The book’s full title declares How Private Equity Runs ― and Wrecks ― America. Yet the authors acknowledge that private-equity-controlled companies employ only seven percent of America’s workforce and constitute a slightly lower percentage of the nation’s gross domestic product. To be sure, this is substantial, but it’s hardly large enough to run or wreck the United States.

Morgenson and Rosner further contend that private-equity firms grossly overpay their higher-ups at the expense of the little guy. (Many readers will agree.) But what percentage of private-equity wealth goes to investors rather than to these insiders? And who are the investors?

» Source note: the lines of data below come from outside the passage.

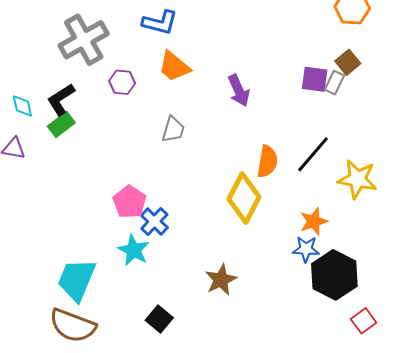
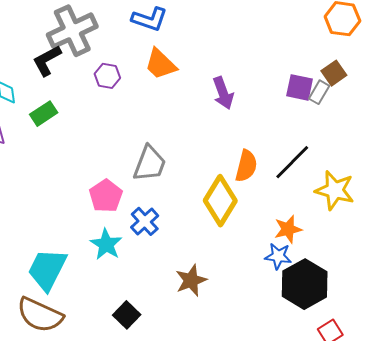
black L-shape: (61, 99) -> (47, 60), moved
gray trapezoid: (173, 129) -> (150, 164), moved, size x1.4
blue cross: (154, 221) -> (145, 221), moved

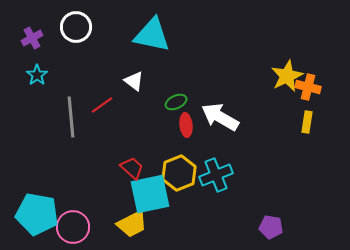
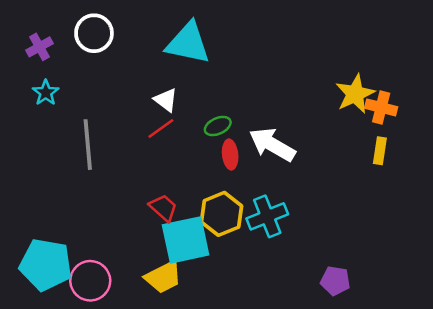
red line: (102, 105) -> (161, 129), moved

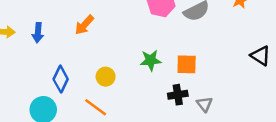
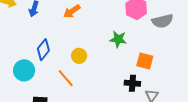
green star: (151, 60) -> (118, 39), moved

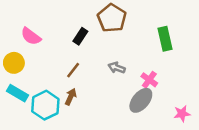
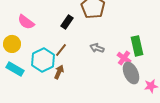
green rectangle: (165, 39) -> (137, 46), moved
gray ellipse: (141, 100) -> (131, 73), moved, turned -65
cyan hexagon: (45, 105) -> (43, 60), moved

If many are pension funds and charitable endowments, don’t social benefits come from the fat returns they earn? Shouldn’t those benefits outweigh — or offset — the harm done to the unfortunate businesses being scavenged? The book offers few answers to these questions.

All in all, These Are the Plunderers’ one-sided approach and shallow treatment of big-picture issues left this reviewer wishing for a more comprehensive, broader-perspective assessment of the pros and cons of private-equity firms and the many, many, many dollars they control.

Stephen Case is a member of the Independent’s board of directors and serves as its treasurer.